Now that it’s Christmas 2012, the 7 inch tablet market has reached a fever pitch. We now have high-end devices (with mid-range prices) like the Samsung Galaxy tab, Google Nexus 7, Amazon Kindle Fire HD and even the Apple iPod mini are the talk of the town. But there’s one little tablet that’s been around for a long time now that just won’t go away. The Nook Color. And despite the Nook Color falling behind in the specifications department, it’s still fully capable and highly hackable — which makes it a tech geeks go-to tablet despite all the newcomers. After all, it is one of the only tablets out there with an micro-SD card slot. And to top it off, there are great deals on the Nook Color — everything from new units going for $99 on Black Friday, to refurbished units going for $79 online. In my opinion, the Nook Color is a perfectly capable tablet that’s going to find it’s way into plenty of Christmas stockings this year. And if you’re looking for something to tinker around with, for under $100, you can’t go wrong.
I’ve had my Nook Color for almost two years now, and rooted it on day one. Since then, I’ve run various versions of Android, setting for months on CyanogenMod 7 (CM7). Using the Nook Color with CM7 was great, but now that there’s a little bit of hype with the budget-cost of the NC, I thought it would be the perfect time to try out CyanogenMod 9 (CM9) and tell new owners if the 800 MHz single-core processor is capable enough to handle Android 4.0 (Ice Cream Sandwich). Simply put, my experience was a bit of a mixed bag. While the Nook Color is much more responsive and snappy than I had expected running CM9, it’s still a bit too buggy for every day use.
For those of you that have just purchased your Nook Color, you’re probably new to rooting it and might not be sure where to start. In my opinion the best place to start is here. The CyanogenMod Wiki for the NC give you all the info and download links you need to get up and running — not only for CM9 but also CM7 which is the OS I still recommend.
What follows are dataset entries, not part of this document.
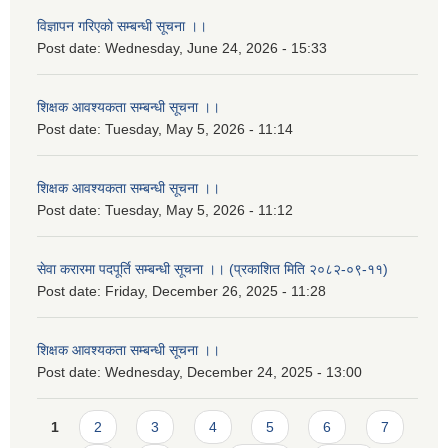
विज्ञापन गरिएको सम्बन्धी सूचना ।।
Post date:
Wednesday, June 24, 2026 - 15:33
शिक्षक आवश्यकता सम्बन्धी सूचना ।।
Post date:
Tuesday, May 5, 2026 - 11:14
शिक्षक आवश्यकता सम्बन्धी सूचना ।।
Post date:
Tuesday, May 5, 2026 - 11:12
सेवा करारमा पदपूर्ति सम्बन्धी सूचना ।। (प्रकाशित मिति २०८२-०९-११)
Post date:
Friday, December 26, 2025 - 11:28
शिक्षक आवश्यकता सम्बन्धी सूचना ।।
Post date:
Wednesday, December 24, 2025 - 13:00
Pages
1
2
3
4
5
6
7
As I said, I’ve been running CM7 for months now and have been very happy. The hardware handled Android 2.3 Gingerbread fairly well. It wasn’t blowing any doors off, but it wasn’t terrible to work with either. And honestly, that’s why I was so reluctant to move to Android 4.0 because I just assumed that it would be too laggy to enjoy. But after using it (build cm-9-encore-20120904-0700-unofficial) for just a few minutes, I feel that the NC with CM9 actually responds better to touch commands than with any other OS I’ve tried. Additionally, the new OS is simply a more refined experience compared to old. Similar to Apple’s iOS, things simply are where you’d think they would be and react the way you think they should.
But when you actually try to run apps, you’ll probably be disappointed. Apps are slow to load and many simply don’t work. Although the default web browser is much improved and seems to work great. Indeed, there are plenty of kinks that still need to be worked out. That being said, if you have the NC and are looking to mod it, you’re probably willing to look past the bugs in order to tinker with one of Google’s latest operating systems. And if you fit into that category, I’d recommend you try it out — even if you downgrade back to CM7 after a few days.